Gazi Kurtdere'nin Çanakkale Savaşları'nın ardından Doğu Cephesi'ne giderek Erzurum'da askeri bir fırında fırıncılık yaptığını anlatan torun Kurtdere, şöyle devam etti:
"Dedem yıllarca askerlik yaptı. Tabii o zaman bize anlattıkları kitap olurdu. 1978 yılında vefat etti dedem. Bir gün dedeme 'hiç göz göre göre düşman askeri öldürdün mü' diye sorduğunda 'yok hiç öldürmedim ama Anzak Koyu'nda ilk çıkarma anında düşman önümüze karınca sürüsü gibi çıkıyordu. Gözünü kapat at vurursun' diye cevap vermişti. Koyda ateşe başladıklarında mermileri, cephaneleri azalmış. Anzak birliği, Hain Tepe'de Asteğmen Muharrem'in birliklerinin önüne çıkmışlar. Dedemler o esnada istihkam değiştirmek zorunda kalmışlar. Arka kısımdaki istihkama geçene kadar düşman hiç ateş etmemiş bunlara. Dedem, 'Biz istihkamdan adım atar atmaz makineli tüfeklerle taradılar. Çoğu o zaman şehit oldu.' dedi. Dedem ise yaralanıyor. Sürüne sürüne Korku Deresi'nin sırtına kadar çıkmışlar. Orada bekleyen askerlerimizle karşılaşmışlar."
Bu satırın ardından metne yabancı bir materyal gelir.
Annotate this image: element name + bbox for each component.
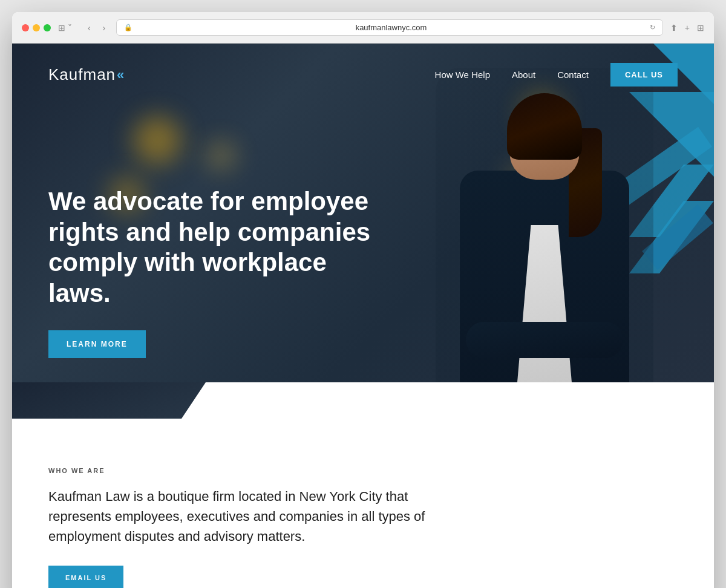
grid-button[interactable]: ⊞ <box>697 23 704 33</box>
call-us-button[interactable]: CALL US <box>610 63 678 87</box>
site-logo[interactable]: Kaufman « <box>48 65 124 84</box>
learn-more-button[interactable]: LEARN MORE <box>48 330 146 358</box>
sidebar-toggle-button[interactable]: ⊞ ˅ <box>58 23 72 33</box>
new-tab-button[interactable]: + <box>685 23 690 33</box>
bokeh-light-1 <box>133 116 182 165</box>
address-bar[interactable]: 🔒 kaufmanlawnyc.com ↻ <box>116 19 663 36</box>
url-display: kaufmanlawnyc.com <box>137 23 645 32</box>
dot-close[interactable] <box>22 24 29 31</box>
hero-headline: We advocate for employee rights and help… <box>48 186 387 309</box>
nav-how-we-help[interactable]: How We Help <box>435 70 490 80</box>
navigation: Kaufman « How We Help About Contact CALL… <box>12 44 714 106</box>
browser-dots <box>22 24 51 31</box>
share-button[interactable]: ⬆ <box>670 23 678 33</box>
logo-chevron-icon: « <box>117 67 124 83</box>
section-label: WHO WE ARE <box>48 467 678 474</box>
email-us-button[interactable]: EMAIL US <box>48 566 123 588</box>
browser-toolbar: ⊞ ˅ ‹ › 🔒 kaufmanlawnyc.com ↻ ⬆ + ⊞ <box>12 12 714 44</box>
nav-contact[interactable]: Contact <box>557 70 589 80</box>
hero-person <box>436 68 653 431</box>
back-button[interactable]: ‹ <box>84 22 94 34</box>
logo-text: Kaufman <box>48 65 116 84</box>
browser-window: ⊞ ˅ ‹ › 🔒 kaufmanlawnyc.com ↻ ⬆ + ⊞ <box>12 12 714 588</box>
browser-nav: ‹ › <box>84 22 109 34</box>
dot-minimize[interactable] <box>33 24 40 31</box>
nav-links: How We Help About Contact CALL US <box>435 63 678 87</box>
forward-button[interactable]: › <box>99 22 110 34</box>
hero-section: Kaufman « How We Help About Contact CALL… <box>12 44 714 431</box>
lock-icon: 🔒 <box>124 24 132 31</box>
hero-content: We advocate for employee rights and help… <box>48 186 387 358</box>
section-body-text: Kaufman Law is a boutique firm located i… <box>48 486 460 546</box>
website: Kaufman « How We Help About Contact CALL… <box>12 44 714 588</box>
bokeh-light-3 <box>206 140 236 171</box>
refresh-icon[interactable]: ↻ <box>650 24 655 31</box>
nav-about[interactable]: About <box>512 70 535 80</box>
dot-maximize[interactable] <box>44 24 51 31</box>
browser-actions: ⬆ + ⊞ <box>670 23 704 33</box>
about-section: WHO WE ARE Kaufman Law is a boutique fir… <box>12 431 714 588</box>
Dedesinin kasığında şarapnel parçası bulunduğunu anlatan Mehmet Kurtdere, "Dedemin anlattığına göre, savaşta bir kurşun da karın boşluğundan geçerek arkasında bulunan matarayı delmiş. Hem bacağında hem de karnından yaraları vardı. Gazi torunu olmak onur verici. Dedemin yaşadıklarını yüz defa da anlatsam her seferinde duygulanıyorum. Canı pahasına topraklarımızı vatanımızı korudukları için bizlere bu güzel günleri, özgürlüğü verdikleri için çok mutluyum çok gururluyum. Onun ismini taşımak ise ayrı bir gurur." dedi.
"6 kuşaktır çocuklarımıza Hüseyin ve Mehmet ismini veriyoruz"Gazi Mehmet Kurtdere'nin oğlu 87 yaşındaki Hüseyin Kurtdere ise babasının ilk çıkarmada göbeğinden aldığı yarayı bile fark edemediğini, ayağındaki potinlerin içine dolan kanı gördüğünde yaralandığını anladığını belirterek, "Babamı yaralandıktan sonra katırla alıp sargı mahaline götürmüşler. Buradaki tedavisinin ardından askerlik hizmetine devam etmiş. Anılarını anlatmak istemezdi. Bir defa traktör ile savaştığı yere, cepheye beraber gittik. Ağladı ve hiç konuşamadı." diye konuştu.